Lesson 5: A Brand Community is a Business Strategy

April 2, 2009

As fate would have it, April 2009’s Harvard Business Review presents an article titled “Getting Brand Communities Right.” The article written by Susan Fournier and Lara Lee highlights seven ideas that are important to our analysis. I’ve summarized them here. To purchase this fascinating article so that you can read it in its entirety, click here.

(1)    A brand community is no longer a marketing strategy. It is a business strategy. To be most successful, allow your brand community be a high-level strategy that supports all of your business goals. Communicating with the community allows your business activities to take on new meaning and reflect the needs of those you wish to have as customers.

(2)    A brand community exists to serve the people in it. The authors state that if you meet the needs of the individuals within the community, you will in fact be meeting the needs of the business. Here’s the challenge. All businesses like to control the products they sell, the conversations they have and how they are perceived. Being effective here though means being vulnerable, not all-knowing and committed to addressing a need – rather than building your brand. Now, here’s the payoff. You just might discover an unmet need not related to your opportunity but one that keeps people very related to your business.

(3)    Engineer the community and the brand will follow. There is a science to engineering a community. Typically, people try to build communities around pools. These are individuals united by share values or goals (such as Republicans or Democrats).
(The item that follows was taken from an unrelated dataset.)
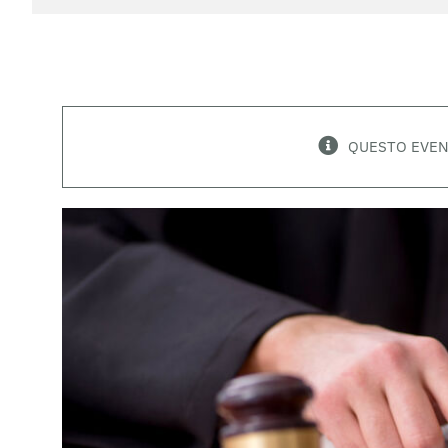
QUESTO EVEN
The authors explain that the relationships these pools form are limited and suggest that Web affiliations based on strong one-to-one connections (the example they use is a Cancer Survivors Network) is the catalyst that creates an engaging energy that sustains the community. The last element is to build a web community around hubs, individuals whom the community admires and is related to. Hooking up with such an individual will again drive passion.
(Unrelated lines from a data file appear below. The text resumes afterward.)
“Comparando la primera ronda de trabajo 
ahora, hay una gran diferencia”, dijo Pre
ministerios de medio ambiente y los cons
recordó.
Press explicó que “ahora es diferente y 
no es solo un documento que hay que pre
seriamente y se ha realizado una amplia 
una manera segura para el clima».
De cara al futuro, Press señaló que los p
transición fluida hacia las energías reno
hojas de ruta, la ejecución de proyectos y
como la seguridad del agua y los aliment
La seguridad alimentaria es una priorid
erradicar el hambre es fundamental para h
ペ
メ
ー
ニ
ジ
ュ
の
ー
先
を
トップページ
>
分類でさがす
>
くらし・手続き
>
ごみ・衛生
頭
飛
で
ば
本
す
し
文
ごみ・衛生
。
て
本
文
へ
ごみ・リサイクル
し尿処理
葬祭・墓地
(4)    Smart companies embrace the conflicts that make communities thrive. The natural reaction when one hears a complaint is to address it or squelch it. But in order to be an “in” group you need an “out” group. (Think Apple vs. PC, Coke vs. Pepsi). Strengthen the conflict and you strengthen the community.

(5)    Communities are strongest when everyone plays a role. The best metaphor that I could think of for this principle was the physical neighborhood within which that I live. What gives a neighborhood color, charm and notoriety are the characters within it. Each contributes to the fabric. Allowing people to be diverse in their thinking, types of support and nature makes the community engaging. To see a full list of roles, check out the article.
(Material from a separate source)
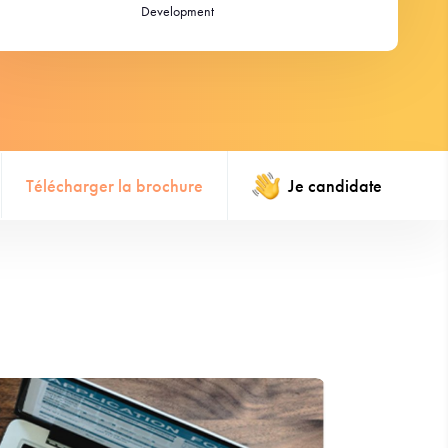
Development
Télécharger la brochure
Je candidate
(6)    Online networks are just one tool, not a community. On-line networks re not enough to create a community. Communities grow from traditional approaches as well. Companies build communities using advertisements, celebrity spokespeople (“hub”), social interaction, entertainment, expert advice, packaging…and on and on.

(7)    Of and by the people, companies defy managerial control. Much like your physical community, to thrive, an on-line community can’t be controlled. Yes, it can be supported and nurtured…but not controlled. Supporting and nurturing may be done with scripts that articulate behavior guidelines  and those that encourage appropriate behavior in a particular setting. In fact, you can create settings that have different rules and allowed behaviors.

The plan for addressing our challenge incorporates these rules. Still there is more analysis to be done.